Have you considered the Tusk spring compressor? It's about $35 from Rocky Mountain ATV, arrives in a small metal box with some plastic jaw protectors to keep from scratching the new spring when it's being compressed. I didn't use them. The compressor is the screw type; I had three different configurations of these for auto use but all were too big to fit comfortably on the KLR shock. Rocky Mountain has a video of the product in use; all I can say is that it works. You need a bench-mount vise, clamp the top of the shock in the vise, hook the compressors opposite one another (after applying grease to the threads) with the bottom of the shock upward. The compressor screw is contained in a metal enclosure that you hold with a crescent wrench while tightening the screw. I used a 1/2" rachet with a stepdown to 3/8" and a 6" extension to clear the shock, a 3/8" rachet didn't give me sufficient leverage. Six twists on one side, go to the other compressor, do the same. Repeat. Over and over again.
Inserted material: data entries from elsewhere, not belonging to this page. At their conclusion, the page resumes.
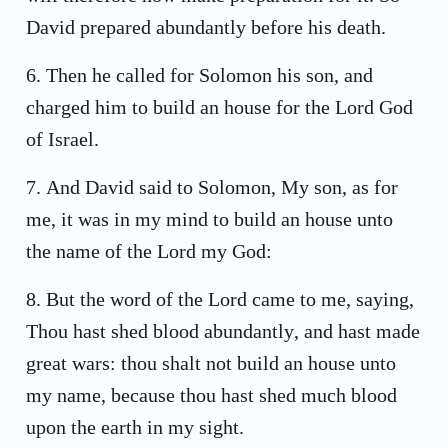
David prepared abundantly before his death.
6
.
Then he called for Solomon his son, and
charged him to build an house for the Lord God
of Israel.
7
.
And David said to Solomon, My son, as for
me, it was in my mind to build an house unto
the name of the Lord my God:
8
.
But the word of the Lord came to me, saying,
Thou hast shed blood abundantly, and hast made
great wars: thou shalt not build an house unto
my name, because thou hast shed much blood
upon the earth in my sight.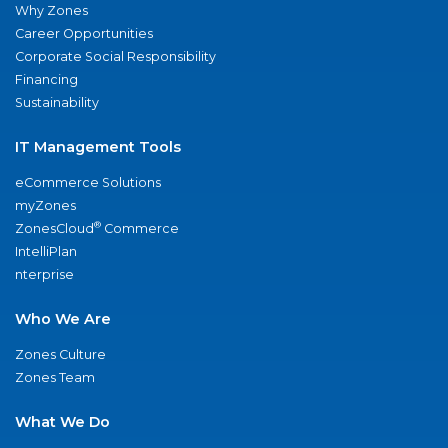
Why Zones
Career Opportunities
Corporate Social Responsibility
Financing
Sustainability
IT Management Tools
eCommerce Solutions
myZones
®
ZonesCloud
Commerce
IntelliPlan
nterprise
Who We Are
Zones Culture
Zones Team
What We Do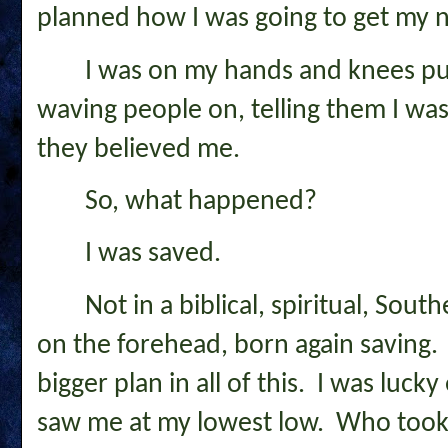
planned how I was going to get my ne
I was on my hands and knees puk
waving people on, telling them I wa
they believed me.
So, what happened?
I was saved.
Not in a biblical, spiritual, Sout
on the forehead, born again saving. 
bigger plan in all of this. I was luc
saw me at my lowest low. Who took 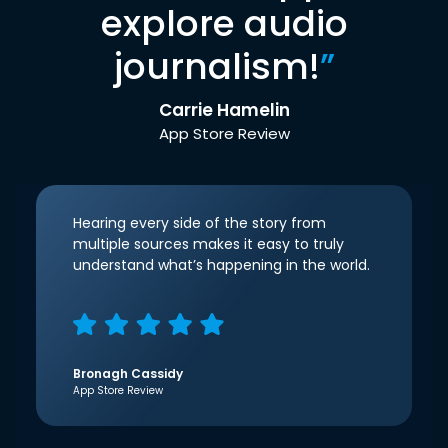
explore audio
journalism!
”
Carrie Hamelin
App Store Review
Hearing every side of the story from
multiple sources makes it easy to truly
understand what’s happening in the world.
Bronagh Cassidy
App Store Review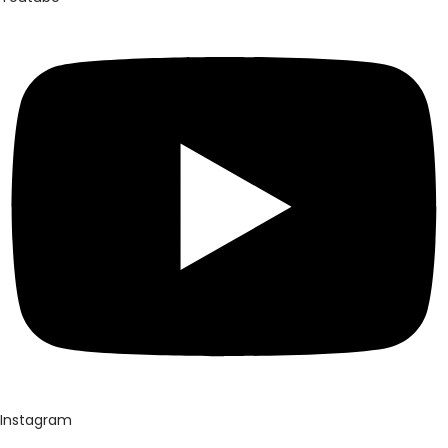
Instagram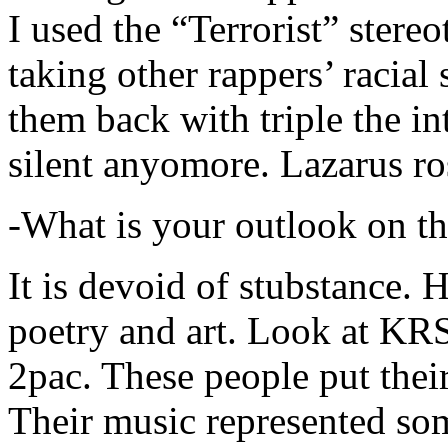
I used the “Terrorist” stereo
taking other rappers’ racial 
them back with triple the in
silent anyomore. Lazarus ro
-What is your outlook on th
It is devoid of stubstance. 
poetry and art. Look at KR
2pac. These people put their
Their music represented so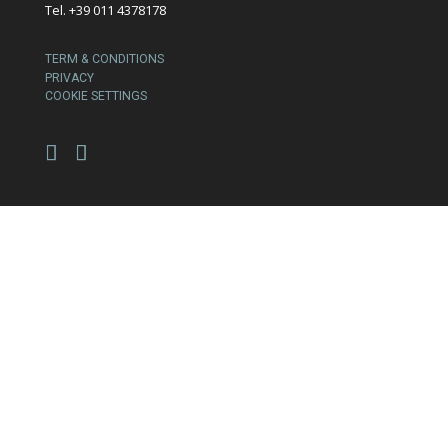
Tel. +39 011 4378178
TERM & CONDITIONS
PRIVACY
COOKIE SETTINGS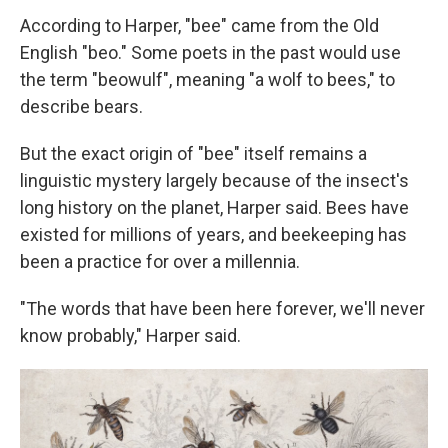
According to Harper, "bee" came from the Old
English "beo." Some poets in the past would use
the term "beowulf", meaning "a wolf to bees," to
describe bears.
But the exact origin of "bee" itself remains a
linguistic mystery largely because of the insect's
long history on the planet, Harper said. Bees have
existed for millions of years, and beekeeping has
been a practice for over a millennia.
"The words that have been here forever, we'll never
know probably," Harper said.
You need to compress the spring until the spring retainer collar has about 1/2" free play. Push the shock bumper down on the shock shaft and then you can remove the collar. Once it's out of the way, loosen the compressors until they can be removed then you can lift the old spring off. Do what you want with the shock if you're rebuilding it, otherwise drop the new spring in place, hook a compressor on each side and tighten it down. Takes about twenty-five minutes time total. Watching one of the YouTube videos on KLR spring replacement or the RMATV instructional will clarify what I've described.
Note: I used a small pair of needle-nosed vise-grips to remove and reinsert the collar. Never had any indication that the Tusk compressors were coming loose--something I couldn't say for trying to use automotive devices--but I don't care to put my fingers into a dangerous area around that spring. Eye protection is also a must.